- Input data

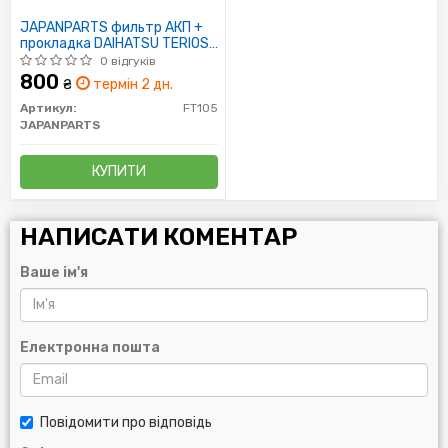
JAPANPARTS фильтр АКП +
прокладка DAIHATSU TERIOS
00-
0 відгуків
800
₴
термін 2 дн.
Артикул:
FT105
JAPANPARTS
КУПИТИ
НАПИСАТИ КОМЕНТАР
Ваше ім'я
Електронна пошта
Повідомити про відповідь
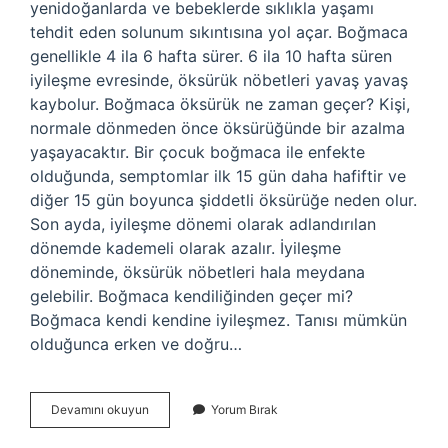
yenidoğanlarda ve bebeklerde sıklıkla yaşamı
tehdit eden solunum sıkıntısına yol açar. Boğmaca
genellikle 4 ila 6 hafta sürer. 6 ila 10 hafta süren
iyileşme evresinde, öksürük nöbetleri yavaş yavaş
kaybolur. Boğmaca öksürük ne zaman geçer? Kişi,
normale dönmeden önce öksürüğünde bir azalma
yaşayacaktır. Bir çocuk boğmaca ile enfekte
olduğunda, semptomlar ilk 15 gün daha hafiftir ve
diğer 15 gün boyunca şiddetli öksürüğe neden olur.
Son ayda, iyileşme dönemi olarak adlandırılan
dönemde kademeli olarak azalır. İyileşme
döneminde, öksürük nöbetleri hala meydana
gelebilir. Boğmaca kendiliğinden geçer mi?
Boğmaca kendi kendine iyileşmez. Tanısı mümkün
olduğunca erken ve doğru…
Boğmaca
Devamını okuyun
Yorum Bırak
Kaç
Günde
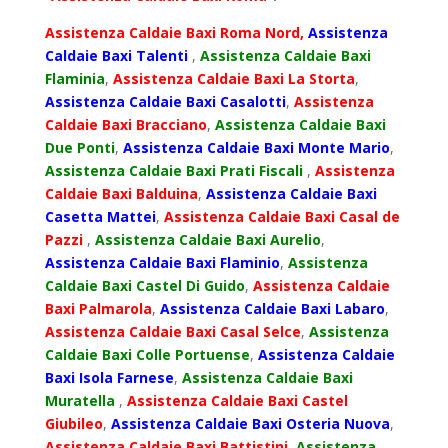
Assistenza Caldaie Baxi Roma Nord,
Assistenza
Caldaie Baxi Talenti
,
Assistenza Caldaie Baxi
Flaminia
,
Assistenza Caldaie Baxi La Storta
,
Assistenza Caldaie Baxi Casalotti
,
Assistenza
Caldaie Baxi Bracciano
,
Assistenza Caldaie Baxi
Due Ponti
,
Assistenza Caldaie Baxi Monte Mario
,
Assistenza Caldaie Baxi Prati Fiscali
,
Assistenza
Caldaie Baxi Balduina
,
Assistenza Caldaie Baxi
Casetta Mattei
,
Assistenza Caldaie Baxi Casal de
Pazzi
,
Assistenza Caldaie Baxi Aurelio
,
Assistenza Caldaie Baxi Flaminio
,
Assistenza
Caldaie Baxi Castel Di Guido
,
Assistenza Caldaie
Baxi Palmarola
,
Assistenza Caldaie Baxi Labaro
,
Assistenza Caldaie Baxi Casal Selce
,
Assistenza
Caldaie Baxi Colle Portuense
,
Assistenza Caldaie
Baxi Isola Farnese
,
Assistenza Caldaie Baxi
Muratella
,
Assistenza Caldaie Baxi Castel
Giubileo
,
Assistenza Caldaie Baxi Osteria Nuova
,
Assistenza Caldaie Baxi Battistini
,
Assistenza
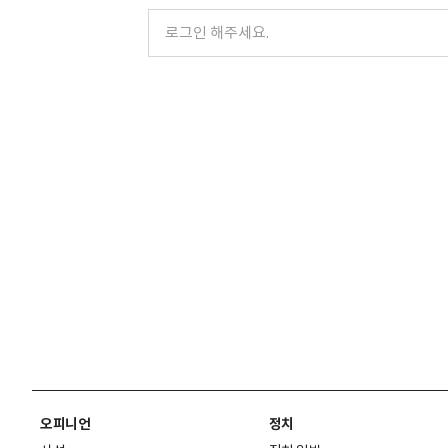
오피니언
정치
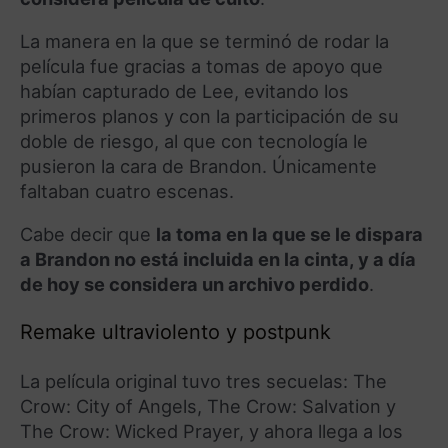
La manera en la que se terminó de rodar la
película fue gracias a tomas de apoyo que
habían capturado de Lee, evitando los
primeros planos y con la participación de su
doble de riesgo, al que con tecnología le
pusieron la cara de Brandon. Únicamente
faltaban cuatro escenas.
Cabe decir que
la toma en la que se le dispara
a Brandon no está incluida en la cinta, y a día
de hoy se considera un archivo perdido
.
Remake ultraviolento y postpunk
La película original tuvo tres secuelas: The
Crow: City of Angels, The Crow: Salvation y
The Crow: Wicked Prayer, y ahora llega a los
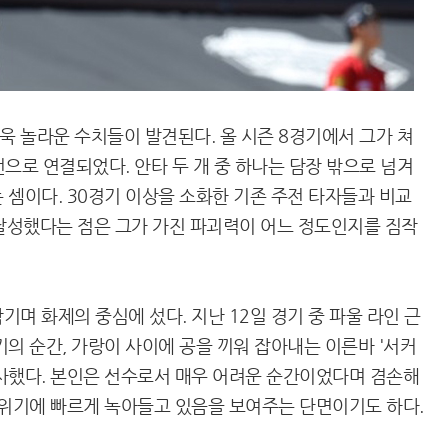
 놀라운 수치들이 발견된다. 올 시즌 8경기에서 그가 쳐
런으로 연결되었다. 안타 두 개 중 하나는 담장 밖으로 넘겨
 셈이다. 30경기 이상을 소화한 기존 주전 타자들과 비교
 달성했다는 점은 그가 가진 파괴력이 어느 정도인지를 짐작
며 화제의 중심에 섰다. 지난 12일 경기 중 파울 라인 근
의 순간, 가랑이 사이에 공을 끼워 잡아내는 이른바 '서커
사했다. 본인은 선수로서 매우 어려운 순간이었다며 겸손해
분위기에 빠르게 녹아들고 있음을 보여주는 단면이기도 하다.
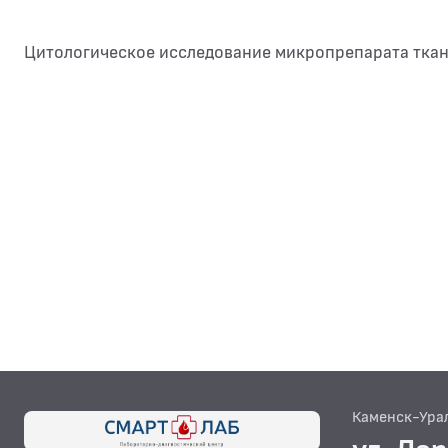
Цитологическое исследование микропрепарата тка
Каменск-Ура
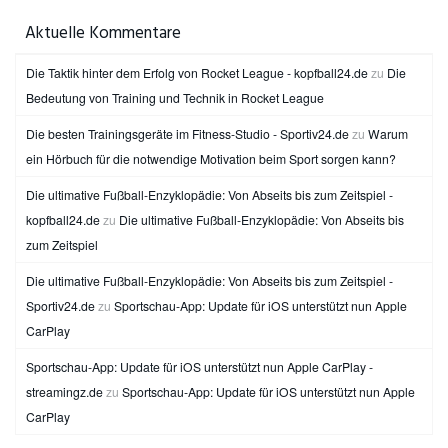
Aktuelle Kommentare
Die Taktik hinter dem Erfolg von Rocket League - kopfball24.de
zu
Die
Bedeutung von Training und Technik in Rocket League
Die besten Trainingsgeräte im Fitness-Studio - Sportiv24.de
zu
Warum
ein Hörbuch für die notwendige Motivation beim Sport sorgen kann?
Die ultimative Fußball-Enzyklopädie: Von Abseits bis zum Zeitspiel -
kopfball24.de
zu
Die ultimative Fußball-Enzyklopädie: Von Abseits bis
zum Zeitspiel
Die ultimative Fußball-Enzyklopädie: Von Abseits bis zum Zeitspiel -
Sportiv24.de
zu
Sportschau-App: Update für iOS unterstützt nun Apple
CarPlay
Sportschau-App: Update für iOS unterstützt nun Apple CarPlay -
streamingz.de
zu
Sportschau-App: Update für iOS unterstützt nun Apple
CarPlay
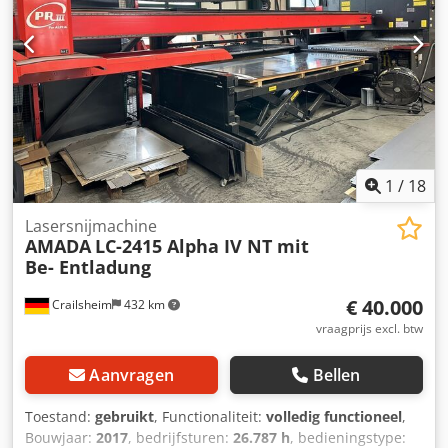
passend bij de leeftijd; gebruikte machines worden
verkocht zonder enige garantie.
1
/
18
Lasersnijmachine
AMADA
LC-2415 Alpha IV NT mit
Be- Entladung
€ 40.000
Crailsheim
432 km
vraagprijs excl. btw
Aanvragen
Bellen
Toestand:
gebruikt
, Functionaliteit:
volledig functioneel
,
Bouwjaar:
2017
, bedrijfsturen:
26.787 h
, bedieningstype:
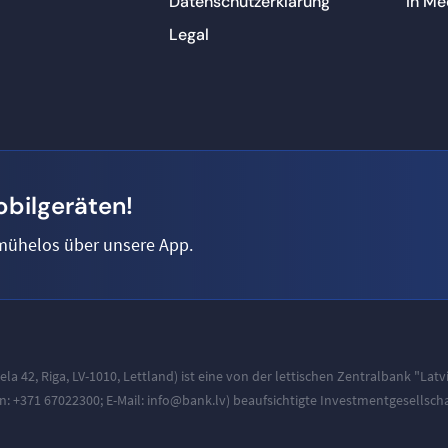
Datenschutzerklärung
In Me
Legal
obilgeräten!
 mühelos über unsere App.
ela 42, Riga, LV-1010
, Lettland) ist eine von der lettischen Zentralbank "Latv
on:
+371 67022300
; E-Mail:
info@bank.lv
) beaufsichtigte Investmentgesellscha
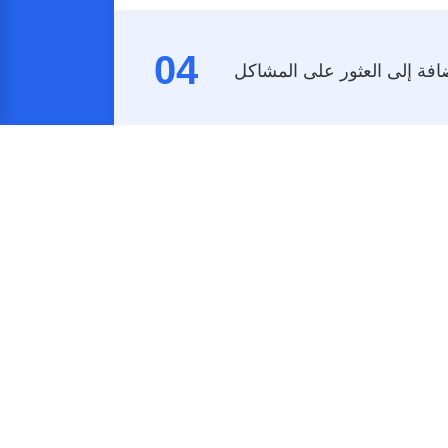
04
05
06
07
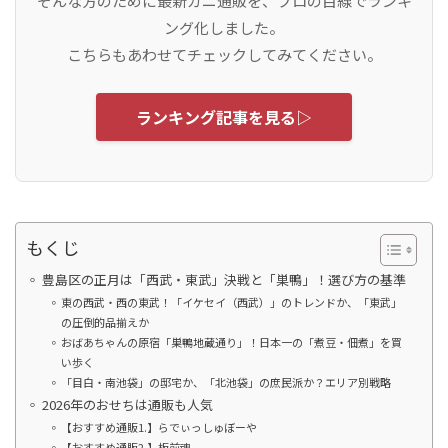
そんな方のために最新カニ通販を、プロの目線でランキ
ング化しました。
こちらもあわせてチェックしてみてください。
ランキング記事を見る▷
もくじ
豊島区の正月は「西武・東武」決戦と「巣鴨」！選び方の基準
東の西武・西の東武！「イケセイ（西武）」のトレンドか、「東武」
の圧倒的品揃えか
おばあちゃんの原宿「巣鴨地蔵通り」！日本一の「煮豆・佃煮」を買
い歩く
「目白・南池袋」の邸宅か、「北池袋」の庶民派か？エリア別戦略
2026年のおせちは通販も人気
【おすすめ通販1.】らでぃっしゅぼーや
【おすすめ通販2.】板前魂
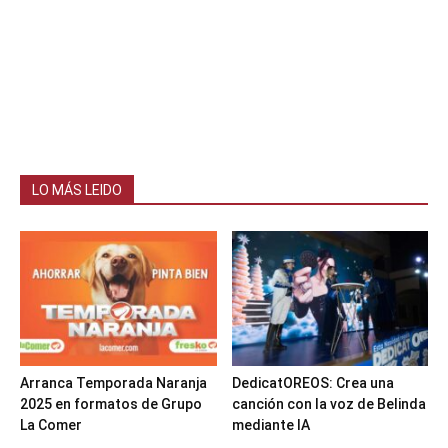
LO MÁS LEIDO
Arranca Temporada Naranja
DedicatOREOS: Crea una
2025 en formatos de Grupo
canción con la voz de Belinda
La Comer
mediante IA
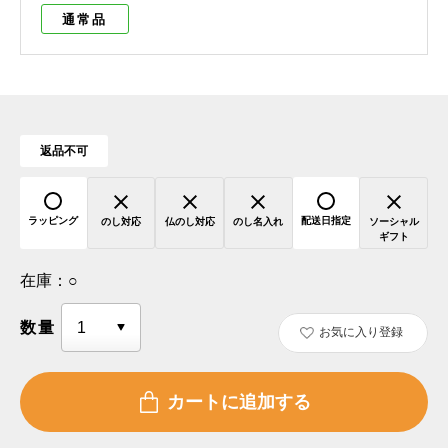
通常品
返品不可
ラッピング
配送日指定
のし対応
仏のし対応
のし名入れ
ソーシャル
ギフト
在庫：
○
数量
お気に入り登録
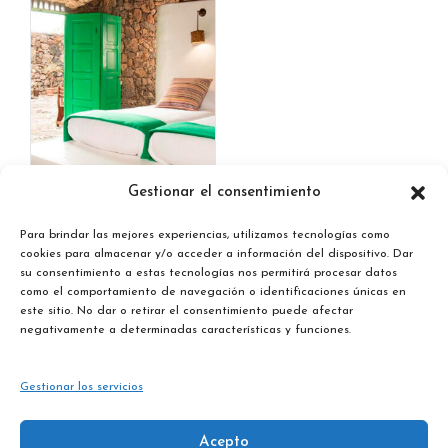
Gestionar el consentimiento
Hotel La Era
Habitación Verde
Para brindar las mejores experiencias, utilizamos tecnologías como
cookies para almacenar y/o acceder a información del dispositivo. Dar
100,00
€
/ Day
su consentimiento a estas tecnologías nos permitirá procesar datos
como el comportamiento de navegación o identificaciones únicas en
este sitio. No dar o retirar el consentimiento puede afectar
Leer más
negativamente a determinadas características y funciones.
Gestionar los servicios
Acepto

- Problem
Working from the entries above, find every line in which the word "consentimiento" occurs and copy it.

- Result of this exercise
Gestionar el consentimiento
su consentimiento a estas tecnologías nos permitirá procesar datos
este sitio. No dar o retirar el consentimiento puede afectar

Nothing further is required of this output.